La frattura di uno strumento in nichel-titanio avviene per due meccanismi distinti, che vanno tenuti separati perché richiedono contromisure diverse. La fatica ciclica deriva dalle sollecitazioni alternate di trazione e compressione che lo strumento subisce ruotando all'interno di una curvatura: si accumula nel tempo, è tanto più rapida quanto più il raggio di curvatura è stretto e la sezione dello strumento ampia, e non produce alcun segno visibile prima del cedimento. La frattura torsionale si verifica invece quando la punta si blocca nel canale mentre il gambo continua a ruotare, superando il limite elastico del materiale: è istantanea, dipende dal carico applicato in quel momento, ed è in genere preceduta da alterazioni visibili delle spire.
Il moto reciprocante nasce per intervenire sul primo dei due meccanismi. Ruotando lo strumento con un angolo di taglio maggiore in una direzione e un angolo di ritorno minore nella direzione opposta, lo strumento avanza tagliando ma viene periodicamente liberato dallo stress accumulato, e non completa mai una rotazione intera all'interno della curvatura. Il risultato misurato in laboratorio è un aumento della resistenza alla fatica ciclica rispetto alla rotazione continua a parità di strumento, oltre alla possibilità di ridurre il numero di strumenti impiegati per canale. Il vantaggio non è però automatico su ogni parametro: la rimozione dei detriti in direzione coronale è meno efficiente rispetto alla rotazione continua, e in canali ampi o a sezione ovalare la sagomatura con strumento unico può risultare meno centrata.

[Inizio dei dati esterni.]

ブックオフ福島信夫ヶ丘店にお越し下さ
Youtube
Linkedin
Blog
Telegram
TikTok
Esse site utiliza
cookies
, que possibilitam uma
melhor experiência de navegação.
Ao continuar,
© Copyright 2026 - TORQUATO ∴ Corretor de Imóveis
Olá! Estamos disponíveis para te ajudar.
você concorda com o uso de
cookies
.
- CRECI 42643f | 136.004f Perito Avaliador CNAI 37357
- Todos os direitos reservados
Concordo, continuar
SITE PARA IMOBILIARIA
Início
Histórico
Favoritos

Un elemento che ha spostato il confronto più del tipo di moto è il trattamento termico della lega. Le leghe a memoria controllata e le varianti sottoposte a trattamenti termici specifici presentano una fase martensitica stabile a temperatura corporea che conferisce maggiore flessibilità e una resistenza alla fatica ciclica sensibilmente superiore rispetto al nichel-titanio convenzionale, oltre alla possibilità di precurvatura. Il risultato pratico è che oggi la differenza tra uno strumento trattato termicamente e uno non trattato, a parità di moto, tende a essere più marcata della differenza tra rotazione continua e reciprocante a parità di lega. La scelta tra i due sistemi resta quindi legittima ma va basata su anatomia del caso, abitudine operativa e coerenza del protocollo, più che su una superiorità assoluta dell'uno sull'altro.

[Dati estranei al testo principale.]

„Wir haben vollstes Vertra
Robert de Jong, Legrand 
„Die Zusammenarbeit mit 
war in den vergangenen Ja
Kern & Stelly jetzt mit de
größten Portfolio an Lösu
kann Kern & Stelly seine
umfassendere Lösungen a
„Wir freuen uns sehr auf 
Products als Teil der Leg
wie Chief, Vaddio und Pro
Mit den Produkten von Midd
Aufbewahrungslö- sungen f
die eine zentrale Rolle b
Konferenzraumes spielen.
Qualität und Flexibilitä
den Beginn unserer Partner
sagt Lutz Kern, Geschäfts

Al di là del moto, tre fattori operativi incidono sulla sopravvivenza dello strumento più di qualunque caratteristica del sistema. Il glide path preliminare, eseguito con strumenti manuali o meccanici dedicati, riduce il carico torsionale sulla punta ed è la misura preventiva più efficace. Il numero di utilizzi va limitato e tracciato: la fatica si accumula in modo invisibile e uno strumento apparentemente integro può essere prossimo alla rottura. L'ispezione visiva prima di ogni impiego, alla ricerca di svolgimento o compattamento delle spire, individua una parte delle alterazioni da deformazione torsionale, ma non rileva la fatica ciclica accumulata — motivo per cui il conteggio degli usi resta necessario anche in assenza di segni visibili.